One of Australia’s largest almond growers and processors, Brownport Almonds Pty Ltd, has back-paid staff more than $500,000 and signed an Enforceable Undertaking (EU) with the Fair Work Ombudsman.
The company, trading under the Bright Light brand, operates a farm and processing facility in Hattah in Victoria’s north-west.
The Fair Work Ombudsman began investigating the company’s compliance with workplace laws in May 2021 after receiving requests for assistance from workers. During the investigation, Fair Work Inspectors determined that Brownport Almonds had been misclassifying its workers under the Horticulture Award, leading to underpayments.
In response to these findings, Brownport Almonds conducted a payroll audit covering 2016 to 2021, and earlier this year reported to the FWO that it had underpaid 197 current and former employees a total of $501,511, including superannuation, across the five-year period.
Underpayments were caused by the company failing to apply each employee’s correct job classification under the Award, and by the use of flat rates of pay. All underpaid employees had been classified and paid at the level 1 classification, despite being entitled to higher rates of pay because they were performing duties of a higher classification.
The misclassified employees were paid a flat rate of pay, even if they were required to work overtime or shiftwork, which was insufficient to cover their lawful minimum entitlements.
Overall, employees were underpaid minimum hourly rates, and not paid penalties for working afternoon and night shifts and for public holidays, nor overtime and allowances.
Most underpaid employees were employed on a full-time or casual basis and engaged in harvesting and production roles, including tractor and machinery operators and farm hands.
Individual back-payments range from $4 to almost $12,500. The average back-payment is about $2,570.
Brownport Almonds has already back-paid the large majority of employees, including current and former employees, and under the EU, must back pay all staff by the end of January 2024. The EU states that Brownport Almonds have to make interest payments to all affected employees calculated at the rate of 6.1 per cent per annum.
Under the EU, Brownport Almonds must also make a $50,000 contrition payment to the Commonwealth’s Consolidated Revenue Fund.
Fair Work Ombudsman Anna Booth said an EU was appropriate as the company had readily cooperated with the FWO’s investigation and demonstrated a strong commitment to rectifying underpayments.

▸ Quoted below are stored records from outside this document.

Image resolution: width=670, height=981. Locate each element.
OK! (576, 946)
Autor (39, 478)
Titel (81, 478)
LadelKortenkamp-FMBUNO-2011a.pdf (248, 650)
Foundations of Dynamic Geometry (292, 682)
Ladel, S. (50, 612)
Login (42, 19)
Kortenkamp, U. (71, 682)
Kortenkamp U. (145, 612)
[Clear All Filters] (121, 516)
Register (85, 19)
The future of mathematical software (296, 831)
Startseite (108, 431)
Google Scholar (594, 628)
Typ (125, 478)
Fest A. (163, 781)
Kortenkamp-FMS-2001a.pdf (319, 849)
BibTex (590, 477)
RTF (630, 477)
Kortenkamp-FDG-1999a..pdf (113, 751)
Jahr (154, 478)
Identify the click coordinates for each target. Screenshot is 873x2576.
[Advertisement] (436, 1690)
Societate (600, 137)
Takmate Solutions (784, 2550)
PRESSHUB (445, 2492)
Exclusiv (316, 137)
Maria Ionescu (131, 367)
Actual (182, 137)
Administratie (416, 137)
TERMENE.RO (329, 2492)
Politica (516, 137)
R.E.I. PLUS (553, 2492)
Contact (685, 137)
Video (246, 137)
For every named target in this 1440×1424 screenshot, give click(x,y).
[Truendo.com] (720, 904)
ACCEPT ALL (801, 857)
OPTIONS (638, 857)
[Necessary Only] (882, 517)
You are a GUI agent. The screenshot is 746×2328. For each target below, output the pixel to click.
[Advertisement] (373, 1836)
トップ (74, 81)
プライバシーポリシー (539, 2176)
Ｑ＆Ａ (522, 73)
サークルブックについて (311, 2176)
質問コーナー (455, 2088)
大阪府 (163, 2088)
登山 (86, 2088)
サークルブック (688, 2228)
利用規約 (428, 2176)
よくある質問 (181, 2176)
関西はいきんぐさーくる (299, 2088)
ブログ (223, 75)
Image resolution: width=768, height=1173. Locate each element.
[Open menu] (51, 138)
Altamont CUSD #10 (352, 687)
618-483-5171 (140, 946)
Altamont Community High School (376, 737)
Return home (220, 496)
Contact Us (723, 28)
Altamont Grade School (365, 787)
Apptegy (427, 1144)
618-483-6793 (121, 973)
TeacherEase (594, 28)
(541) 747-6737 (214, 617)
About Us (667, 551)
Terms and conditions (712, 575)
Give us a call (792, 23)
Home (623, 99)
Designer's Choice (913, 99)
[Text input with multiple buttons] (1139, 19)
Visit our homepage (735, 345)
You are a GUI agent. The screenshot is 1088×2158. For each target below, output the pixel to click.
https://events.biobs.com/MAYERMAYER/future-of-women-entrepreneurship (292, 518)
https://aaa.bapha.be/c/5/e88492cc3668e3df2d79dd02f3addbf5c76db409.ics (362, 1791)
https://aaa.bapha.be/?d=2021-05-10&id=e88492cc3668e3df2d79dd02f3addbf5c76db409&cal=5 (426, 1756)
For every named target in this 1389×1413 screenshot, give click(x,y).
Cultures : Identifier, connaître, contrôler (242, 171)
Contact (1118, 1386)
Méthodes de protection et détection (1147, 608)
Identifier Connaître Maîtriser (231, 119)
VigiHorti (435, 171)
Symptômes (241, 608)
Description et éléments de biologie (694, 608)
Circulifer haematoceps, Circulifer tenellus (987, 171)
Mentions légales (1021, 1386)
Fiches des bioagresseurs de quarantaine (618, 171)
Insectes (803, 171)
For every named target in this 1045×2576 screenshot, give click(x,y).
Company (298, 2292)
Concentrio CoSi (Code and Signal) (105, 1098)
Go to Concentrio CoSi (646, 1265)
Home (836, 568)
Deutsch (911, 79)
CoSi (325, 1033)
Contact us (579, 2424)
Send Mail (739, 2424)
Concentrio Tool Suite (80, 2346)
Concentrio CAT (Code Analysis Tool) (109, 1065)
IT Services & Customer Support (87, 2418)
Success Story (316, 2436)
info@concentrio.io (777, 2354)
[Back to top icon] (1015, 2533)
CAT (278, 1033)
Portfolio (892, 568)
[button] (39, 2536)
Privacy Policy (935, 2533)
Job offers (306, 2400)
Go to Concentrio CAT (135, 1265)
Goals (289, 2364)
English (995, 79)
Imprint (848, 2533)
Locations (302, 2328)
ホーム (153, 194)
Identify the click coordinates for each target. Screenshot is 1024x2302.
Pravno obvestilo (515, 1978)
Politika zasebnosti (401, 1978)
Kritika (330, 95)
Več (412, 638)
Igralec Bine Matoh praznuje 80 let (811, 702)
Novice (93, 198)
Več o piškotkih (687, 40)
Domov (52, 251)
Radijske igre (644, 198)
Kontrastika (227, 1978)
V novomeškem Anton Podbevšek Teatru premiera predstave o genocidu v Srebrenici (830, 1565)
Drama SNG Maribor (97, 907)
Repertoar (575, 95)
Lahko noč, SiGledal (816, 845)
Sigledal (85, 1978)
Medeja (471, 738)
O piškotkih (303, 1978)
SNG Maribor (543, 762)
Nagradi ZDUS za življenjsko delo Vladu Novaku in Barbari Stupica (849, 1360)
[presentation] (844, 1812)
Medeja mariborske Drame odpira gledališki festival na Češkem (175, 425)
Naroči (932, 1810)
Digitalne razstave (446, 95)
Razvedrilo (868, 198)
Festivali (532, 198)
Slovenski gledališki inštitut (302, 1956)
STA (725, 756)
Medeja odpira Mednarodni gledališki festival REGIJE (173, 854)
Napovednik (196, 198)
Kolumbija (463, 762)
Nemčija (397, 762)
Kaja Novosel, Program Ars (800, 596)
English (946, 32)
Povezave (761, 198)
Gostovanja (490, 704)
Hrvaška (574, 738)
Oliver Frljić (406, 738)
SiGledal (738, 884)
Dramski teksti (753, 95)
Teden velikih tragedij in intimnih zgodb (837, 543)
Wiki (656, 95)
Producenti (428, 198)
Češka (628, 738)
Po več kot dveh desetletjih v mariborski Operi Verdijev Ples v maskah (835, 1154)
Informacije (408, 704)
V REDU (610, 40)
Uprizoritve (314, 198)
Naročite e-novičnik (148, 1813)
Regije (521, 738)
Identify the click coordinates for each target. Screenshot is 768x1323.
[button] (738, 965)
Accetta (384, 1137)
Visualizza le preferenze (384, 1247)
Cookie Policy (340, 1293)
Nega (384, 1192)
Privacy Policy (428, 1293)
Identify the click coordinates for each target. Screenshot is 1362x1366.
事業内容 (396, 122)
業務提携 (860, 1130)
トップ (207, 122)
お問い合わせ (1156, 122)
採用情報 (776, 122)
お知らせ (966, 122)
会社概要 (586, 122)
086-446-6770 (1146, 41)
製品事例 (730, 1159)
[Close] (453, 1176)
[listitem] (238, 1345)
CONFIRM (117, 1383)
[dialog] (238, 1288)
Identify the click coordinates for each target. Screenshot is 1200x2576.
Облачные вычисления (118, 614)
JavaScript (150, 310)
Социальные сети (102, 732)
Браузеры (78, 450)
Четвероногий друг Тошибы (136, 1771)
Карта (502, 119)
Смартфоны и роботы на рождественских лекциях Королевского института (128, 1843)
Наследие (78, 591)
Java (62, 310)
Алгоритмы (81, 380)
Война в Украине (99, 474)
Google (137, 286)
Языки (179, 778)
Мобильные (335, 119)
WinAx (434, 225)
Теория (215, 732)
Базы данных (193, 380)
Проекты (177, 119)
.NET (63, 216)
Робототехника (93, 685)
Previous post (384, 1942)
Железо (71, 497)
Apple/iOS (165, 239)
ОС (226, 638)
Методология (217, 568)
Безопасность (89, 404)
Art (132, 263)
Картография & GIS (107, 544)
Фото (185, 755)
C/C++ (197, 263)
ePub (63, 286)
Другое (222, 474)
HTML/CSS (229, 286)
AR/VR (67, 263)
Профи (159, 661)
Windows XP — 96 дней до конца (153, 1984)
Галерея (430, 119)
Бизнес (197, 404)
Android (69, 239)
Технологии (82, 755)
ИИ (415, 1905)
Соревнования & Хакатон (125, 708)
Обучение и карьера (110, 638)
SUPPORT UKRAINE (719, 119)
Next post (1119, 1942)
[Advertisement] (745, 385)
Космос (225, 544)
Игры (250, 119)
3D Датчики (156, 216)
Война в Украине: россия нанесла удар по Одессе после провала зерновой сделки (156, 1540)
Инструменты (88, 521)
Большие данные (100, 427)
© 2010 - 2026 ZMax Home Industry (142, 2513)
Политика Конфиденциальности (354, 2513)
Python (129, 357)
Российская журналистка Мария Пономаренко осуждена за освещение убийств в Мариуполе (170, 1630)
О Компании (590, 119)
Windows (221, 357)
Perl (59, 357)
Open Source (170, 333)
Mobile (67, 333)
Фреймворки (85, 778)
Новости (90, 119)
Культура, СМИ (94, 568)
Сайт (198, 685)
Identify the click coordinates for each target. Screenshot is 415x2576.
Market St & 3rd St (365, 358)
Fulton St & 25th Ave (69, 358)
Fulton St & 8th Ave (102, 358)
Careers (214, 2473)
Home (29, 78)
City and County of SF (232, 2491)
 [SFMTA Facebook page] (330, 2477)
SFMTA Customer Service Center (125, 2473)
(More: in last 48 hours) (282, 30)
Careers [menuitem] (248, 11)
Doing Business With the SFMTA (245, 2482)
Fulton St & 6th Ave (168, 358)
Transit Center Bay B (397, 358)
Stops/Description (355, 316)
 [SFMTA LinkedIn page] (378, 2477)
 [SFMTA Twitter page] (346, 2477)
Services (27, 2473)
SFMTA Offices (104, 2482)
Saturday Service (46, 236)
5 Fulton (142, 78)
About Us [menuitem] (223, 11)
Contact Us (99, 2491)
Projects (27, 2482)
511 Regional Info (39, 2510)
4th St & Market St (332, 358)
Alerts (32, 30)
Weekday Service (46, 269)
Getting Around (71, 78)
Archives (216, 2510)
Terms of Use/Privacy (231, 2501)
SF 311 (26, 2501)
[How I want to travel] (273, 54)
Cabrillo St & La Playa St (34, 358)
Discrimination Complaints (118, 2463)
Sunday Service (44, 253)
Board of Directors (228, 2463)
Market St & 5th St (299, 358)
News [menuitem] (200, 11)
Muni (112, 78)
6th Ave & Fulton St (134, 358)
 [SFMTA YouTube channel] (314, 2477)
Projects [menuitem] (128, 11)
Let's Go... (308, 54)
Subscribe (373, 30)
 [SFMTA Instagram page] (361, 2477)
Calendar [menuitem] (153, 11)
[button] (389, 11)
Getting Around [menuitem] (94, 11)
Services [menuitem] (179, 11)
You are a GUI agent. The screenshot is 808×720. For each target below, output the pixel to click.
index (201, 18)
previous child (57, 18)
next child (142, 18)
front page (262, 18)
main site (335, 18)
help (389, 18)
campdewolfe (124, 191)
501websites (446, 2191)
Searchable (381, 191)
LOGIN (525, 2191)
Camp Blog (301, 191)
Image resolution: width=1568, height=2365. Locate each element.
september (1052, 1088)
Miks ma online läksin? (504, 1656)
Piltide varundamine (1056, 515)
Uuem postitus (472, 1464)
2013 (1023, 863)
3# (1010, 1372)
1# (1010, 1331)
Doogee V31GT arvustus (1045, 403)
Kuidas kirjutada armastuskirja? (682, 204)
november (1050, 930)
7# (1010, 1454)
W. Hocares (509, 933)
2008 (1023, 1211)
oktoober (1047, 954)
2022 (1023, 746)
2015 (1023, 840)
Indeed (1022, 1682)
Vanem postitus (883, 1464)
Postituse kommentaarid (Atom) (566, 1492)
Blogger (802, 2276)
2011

“Under the Enforceable Undertaking, Brownport Almonds has committed to implementing stringent measures to ensure all its workers are paid correctly. These measures include commissioning, at its own cost, two annual independent audits to check its compliance with workplace laws and provide the results to the Fair Work Ombudsman,” Ms Booth said.
“Improving compliance in the agriculture sector is a priority for the Fair Work Ombudsman, and this matter demonstrates the importance of employers placing a high priority on meeting their legal obligations. Under-classification deprives hard working employees of the pay they are entitled.
“Brownport Almond’s misclassification of its workers was left unchecked and led to the ongoing underpayment of basic Award entitlements and a large back-payment bill. We expect all employers to invest the time and resources to ensure all legal entitlements are met.”
In addition to the underpayments, Brownport Almonds also failed to make and keep proper records of overtime hours worked by the employees.
The EU requires the company to engage an independent auditor to review the payments already made to the impacted employees to ensure underpayments were calculated correctly, and for the company to write to all underpaid employees to notify them of the commencement of the EU.